When I was a baby reporter, I was shocked to learn The Daily — which delivers incredible community reporting — is made entirely of a group of (well-trained) college students hooked together by a massive Slack, many email chains, a workflow manager with animated confetti and a lot of passion and hard work. The Daily, in all its glory, is nothing without the people who care to make it happen.
Joining The Daily is inherently temporary. It’s a four-year timeframe, max. I tried to make the most of my time here, doing everything from copy to arts and entertainment to managing roles. Of course I learned a lot, but unsurprisingly, working in whatever position wasn’t what made me feel fulfilled. It was the people I met and loved. Cliche, I know.
We feasted on vending machine snacks in the dead of night and went through an insane amount of Dum Dums. We shivered in the cold to get footage of community events, we queued for countless theatre performances to cover and we met at cafes to chip away at draft after draft after draft. The halls of the newsroom have heard me pour my heart out to friends between edit rounds.
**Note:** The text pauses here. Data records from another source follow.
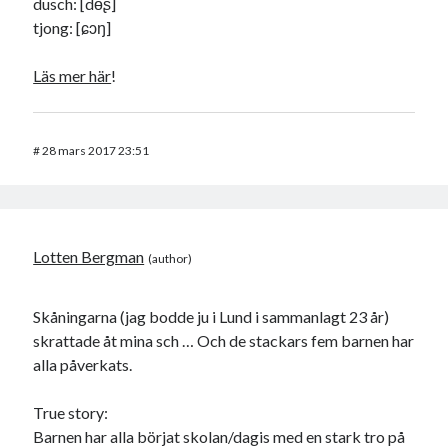
dusch: [dөʂ]
tjong: [ɕɔŋ]
Läs mer här
!
#
28 mars 2017 23:51
Lotten Bergman
Skåningarna (jag bodde ju i Lund i sammanlagt 23 år)
skrattade åt mina sch … Och de stackars fem barnen har
alla påverkats.
True story:
Barnen har alla börjat skolan/dagis med en stark tro på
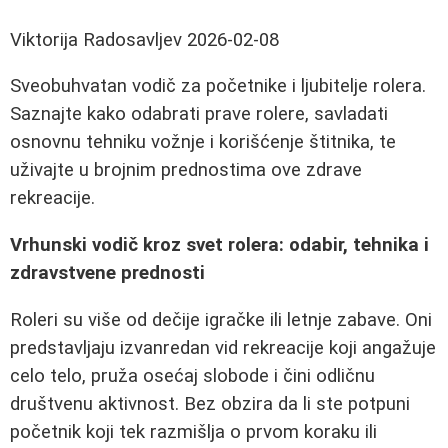
Viktorija Radosavljev
2026-02-08
Sveobuhvatan vodič za početnike i ljubitelje rolera.
Saznajte kako odabrati prave rolere, savladati
osnovnu tehniku vožnje i korišćenje štitnika, te
uživajte u brojnim prednostima ove zdrave
rekreacije.
Vrhunski vodič kroz svet rolera: odabir, tehnika i
zdravstvene prednosti
Roleri su više od dečije igračke ili letnje zabave. Oni
predstavljaju izvanredan vid rekreacije koji angažuje
celo telo, pruža osećaj slobode i čini odličnu
društvenu aktivnost. Bez obzira da li ste potpuni
početnik koji tek razmišlja o prvom koraku ili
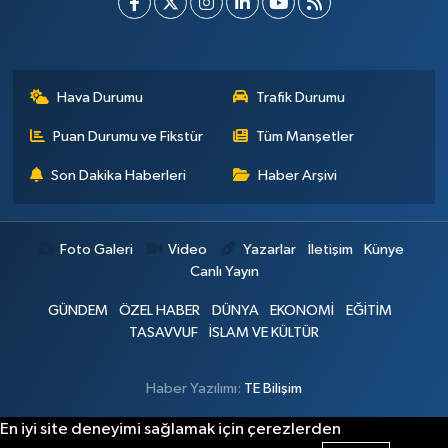
Hava Durumu
Trafik Durumu
Puan Durumu ve Fikstür
Tüm Manşetler
Son Dakika Haberleri
Haber Arşivi
Foto Galeri
Video
Yazarlar
İletişim
Künye
Canlı Yayın
GÜNDEM
ÖZEL HABER
DÜNYA
EKONOMİ
EĞİTİM
TASAVVUF
İSLAM VE KÜLTÜR
Haber Yazılımı:
TE Bilişim
En iyi site deneyimi sağlamak için çerezlerden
Even the long walk from the newsroom in Norris University Center to our dorms at 2 a.m. some nights felt more like an adventure when we were together.
Good people make good content. When The Daily works as a team, it’s beautiful. From the editors above that pitched in to help, to the hardworking assistants making things happen, to the devos that rose ranks, to all the reporters contributing quality reporting, to the communities we cover — it was always about the people.
My loved ones, in and outside of The Daily, kept me going. Keep people close to you and lean on them. Because while everything around you changes, they’re the one cherished constant.
The inside jokes scribbled on the whiteboards will get wiped away, and the purple couches outside the newsroom have been replaced. Each new round of editors adds to the mess of paper tacked onto the wall and tweaks the decor. Even the edit board masthead changes quarter after quarter, people coming and going and graduating and moving on. Being just a blip in The Daily’s history feels like it meant something big, despite the impermanence.
It was hard leaving The Daily. Even after swearing I was “retired” after my junior year, I returned in the fall as a video assistant to spend time with a close friend who was about to graduate early. The Daily has a unique pull, and the people who commit their time have a dedication like no other — just look at how many senior reflections are in this graduation issue.